Testicular doses calculated based on plan-CT result in an accurate estimation of the delivered TD based on repeated CBCT during preoperative RT for rectal cancer. The distance between testes and the PTV is the most important predictor of the TD and can be used to identify individuals with low TD if the TD is not calculated from the planning CT. The within-person variability of the delivered TD is related to differences in the position of the testes in men with moderate to high TD during short course RT and should be considered during positioning of the patient in the radiation suite. The hyperbolic distribution of the TD should be respected in further studies evaluating a dose-response relationship between TD and testicular function.

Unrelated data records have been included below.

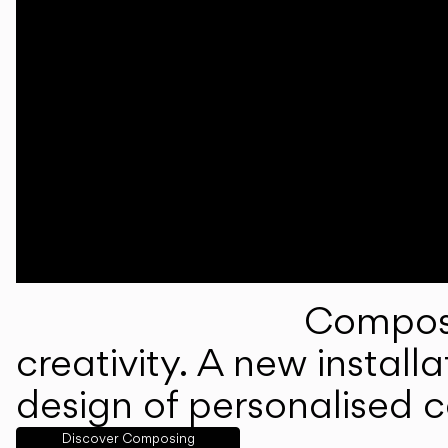
Composi
creativity. A new instal
design of personalised 
Discover Composing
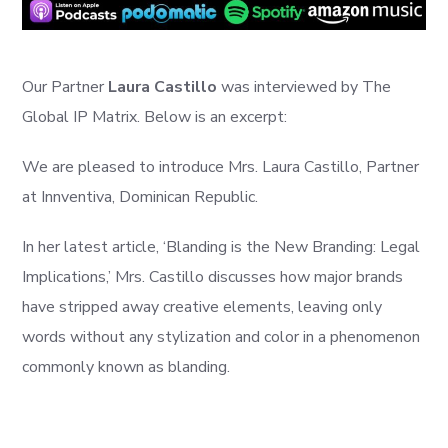
Our Partner
Laura Castillo
was interviewed by The
Global IP Matrix. Below is an excerpt:
We are pleased to introduce Mrs. Laura Castillo, Partner
at Innventiva, Dominican Republic.
In her latest article, ‘Blanding is the New Branding: Legal
Implications,’ Mrs. Castillo discusses how major brands
have stripped away creative elements, leaving only
words without any stylization and color in a phenomenon
commonly known as blanding.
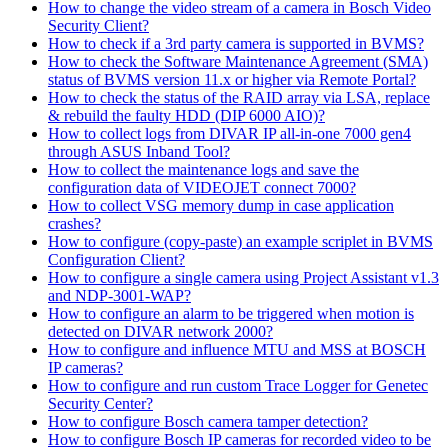
How to change the video stream of a camera in Bosch Video
Security Client?
How to check if a 3rd party camera is supported in BVMS?
How to check the Software Maintenance Agreement (SMA)
status of BVMS version 11.x or higher via Remote Portal?
How to check the status of the RAID array via LSA, replace
& rebuild the faulty HDD (DIP 6000 AIO)?
How to collect logs from DIVAR IP all-in-one 7000 gen4
through ASUS Inband Tool?
How to collect the maintenance logs and save the
configuration data of VIDEOJET connect 7000?
How to collect VSG memory dump in case application
crashes?
How to configure (copy-paste) an example scriplet in BVMS
Configuration Client?
How to configure a single camera using Project Assistant v1.3
and NDP-3001-WAP?
How to configure an alarm to be triggered when motion is
detected on DIVAR network 2000?
How to configure and influence MTU and MSS at BOSCH
IP cameras?
How to configure and run custom Trace Logger for Genetec
Security Center?
How to configure Bosch camera tamper detection?
How to configure Bosch IP cameras for recorded video to be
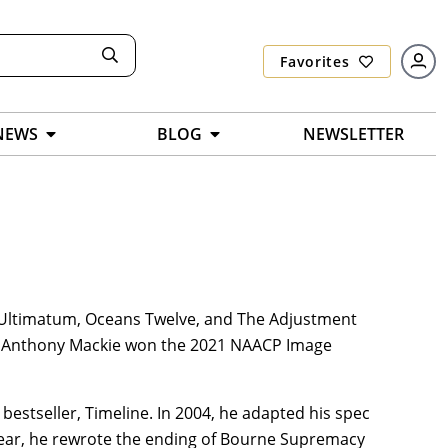
Favorites
NEWS
BLOG
NEWSLETTER
e Ultimatum, Oceans Twelve, and The Adjustment
nd Anthony Mackie won the 2021 NAACP Image
 bestseller, Timeline. In 2004, he adapted his spec
ear, he rewrote the ending of Bourne Supremacy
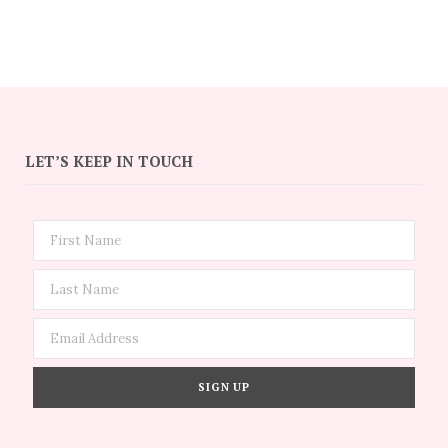
LET’S KEEP IN TOUCH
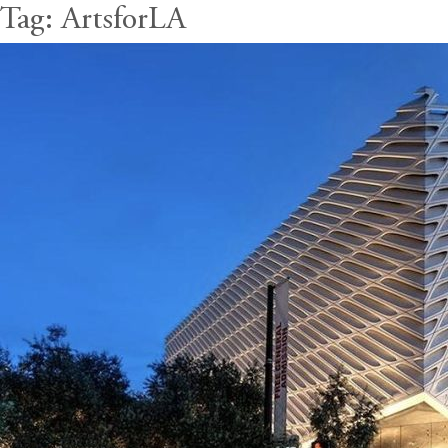
Tag:
ArtsforLA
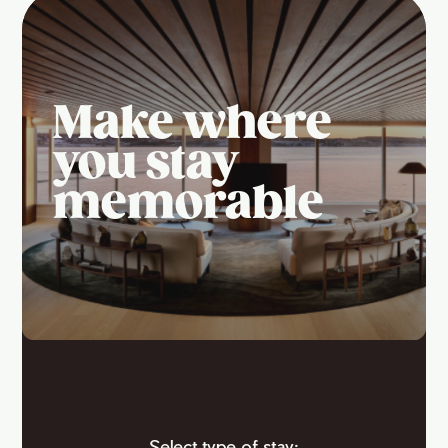
Make where
you stay
memorable
Select type of stay:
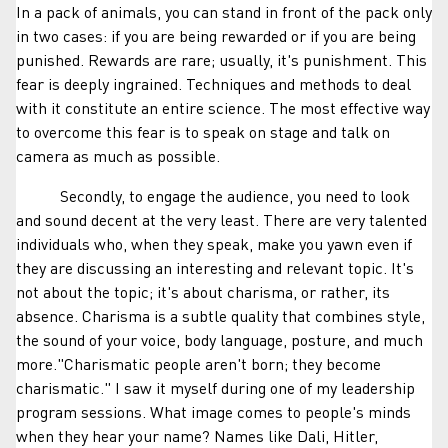
In a pack of animals, you can stand in front of the pack only
in two cases: if you are being rewarded or if you are being
punished. Rewards are rare; usually, it's punishment. This
fear is deeply ingrained. Techniques and methods to deal
with it constitute an entire science. The most effective way
to overcome this fear is to speak on stage and talk on
camera as much as possible.
Secondly, to engage the audience, you need to look
and sound decent at the very least. There are very talented
individuals who, when they speak, make you yawn even if
they are discussing an interesting and relevant topic. It's
not about the topic; it's about charisma, or rather, its
absence. Charisma is a subtle quality that combines style,
the sound of your voice, body language, posture, and much
more."Charismatic people aren't born; they become
charismatic." I saw it myself during one of my leadership
program sessions. What image comes to people's minds
when they hear your name? Names like Dali, Hitler,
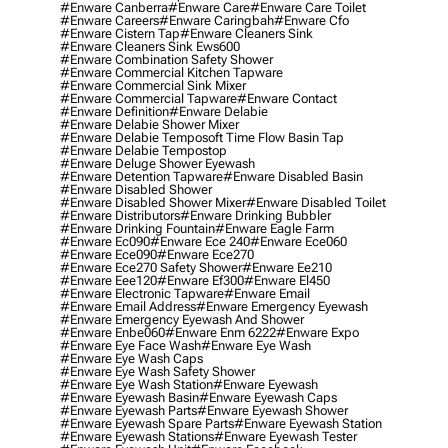
#enware Canberra
#enware Care
#enware Care Toilet
#enware Careers
#enware Caringbah
#enware Cfo
#enware Cistern Tap
#enware Cleaners Sink
#enware Cleaners Sink Ews600
#enware Combination Safety Shower
#enware Commercial Kitchen Tapware
#enware Commercial Sink Mixer
#enware Commercial Tapware
#enware Contact
#enware Definition
#enware Delabie
#enware Delabie Shower Mixer
#enware Delabie Temposoft Time Flow Basin Tap
#enware Delabie Tempostop
#enware Deluge Shower Eyewash
#enware Detention Tapware
#enware Disabled Basin
#enware Disabled Shower
#enware Disabled Shower Mixer
#enware Disabled Toilet
#enware Distributors
#enware Drinking Bubbler
#enware Drinking Fountain
#enware Eagle Farm
#enware Ec090
#enware Ece 240
#enware Ece060
#enware Ece090
#enware Ece270
#enware Ece270 Safety Shower
#enware Ee210
#enware Eee120
#enware Ef300
#enware El450
#enware Electronic Tapware
#enware Email
#enware Email Address
#enware Emergency Eyewash
#enware Emergency Eyewash And Shower
#enware Enbe060
#enware Enm 6222
#enware Expo
#enware Eye Face Wash
#enware Eye Wash
#enware Eye Wash Caps
#enware Eye Wash Safety Shower
#enware Eye Wash Station
#enware Eyewash
#enware Eyewash Basin
#enware Eyewash Caps
#enware Eyewash Parts
#enware Eyewash Shower
#enware Eyewash Spare Parts
#enware Eyewash Station
#enware Eyewash Stations
#enware Eyewash Tester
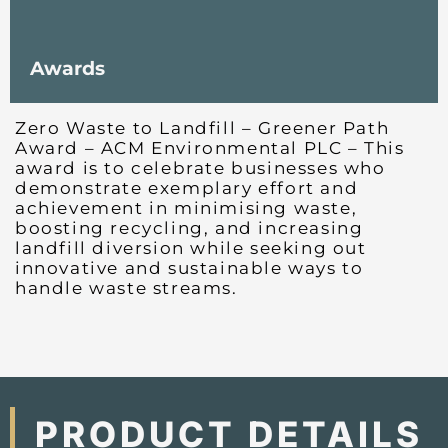
Awards
Zero Waste to Landfill – Greener Path
Award – ACM Environmental PLC – This
award is to celebrate businesses who
demonstrate exemplary effort and
achievement in minimising waste,
boosting recycling, and increasing
landfill diversion while seeking out
innovative and sustainable ways to
handle waste streams.
PRODUCT DETAILS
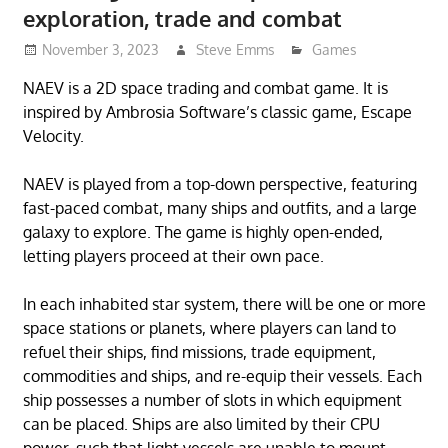
exploration, trade and combat
November 3, 2023
Steve Emms
Games
NAEV is a 2D space trading and combat game. It is
inspired by Ambrosia Software’s classic game, Escape
Velocity.
NAEV is played from a top-down perspective, featuring
fast-paced combat, many ships and outfits, and a large
galaxy to explore. The game is highly open-ended,
letting players proceed at their own pace.
In each inhabited star system, there will be one or more
space stations or planets, where players can land to
refuel their ships, find missions, trade equipment,
commodities and ships, and re-equip their vessels. Each
ship possesses a number of slots in which equipment
can be placed. Ships are also limited by their CPU
power, such that light vessels are unable to mount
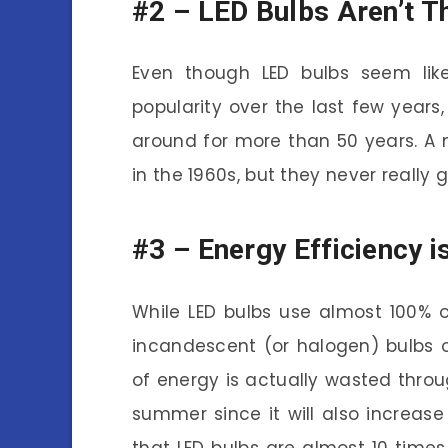
#2 –
LED Bulbs Aren’t T
Even though LED bulbs seem like 
popularity over the last few years,
around for more than 50 years. A
in the 1960s, but they never really 
#3 –
Energy Efficiency i
While LED bulbs use almost 100% o
incandescent (or halogen) bulbs 
of energy is actually wasted throu
summer since it will also increase y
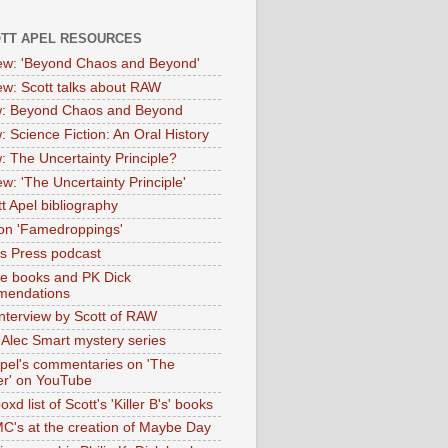
OTT APEL RESOURCES
iew: 'Beyond Chaos and Beyond'
iew: Scott talks about RAW
: Beyond Chaos and Beyond
: Science Fiction: An Oral History
: The Uncertainty Principle?
ew: 'The Uncertainty Principle'
t Apel bibliography
on 'Famedroppings'
tas Press podcast
te books and PK Dick
mendations
nterview by Scott of RAW
s Alec Smart mystery series
Apel's commentaries on 'The
er' on YouTube
oxd list of Scott's 'Killer B's' books
MC's at the creation of Maybe Day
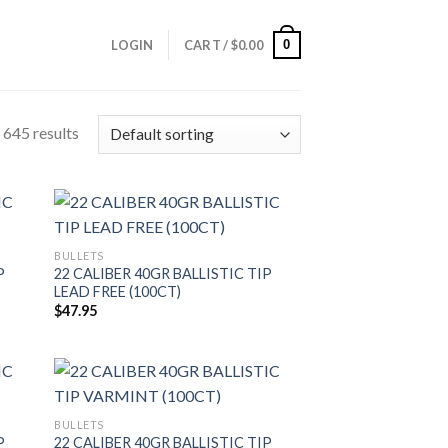
0
LOGIN
CART /
$
0.00
645 results
BULLETS
P
22 CALIBER 40GR BALLISTIC TIP
LEAD FREE (100CT)
$
47.95
BULLETS
P
22 CALIBER 40GR BALLISTIC TIP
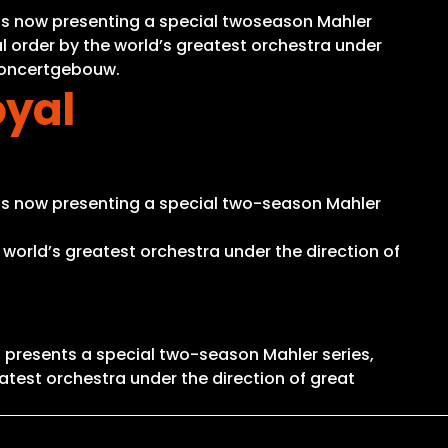
is now presenting a special twoseason Mahler
al order by the world’s greatest orchestra under
 Concertgebouw.
oyal
is now presenting a special two-season Mahler
 world’s greatest orchestra under the direction of
 presents a special two-season Mahler series,
atest orchestra under the direction of great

Supplementary material available online Supplementary Figures 1 and 2, Table 1

Supplemental material

Acknowledgements

The Regional Agreement on Medical Training and Clinical Research (ALF) between the Stockholm Community Council and Karolinska Institutet, the Stockholm Cancer Society and the Swedish Cancer Society provided financial support. The Cancer League of Graubünden (Switzerland) also supported the study. We thank all our colleagues at the colorectal units of Ersta Hospital and Karolinska University Hospital for the support during enrolment. We thank also our colleagues at the Department of Oncology, Karolinska University Hospital, for the acquisition of the cone beam CTs.

Declaration of interest

The authors report no conflicts of interest. The authors alone are responsible for the content and writing of the paper.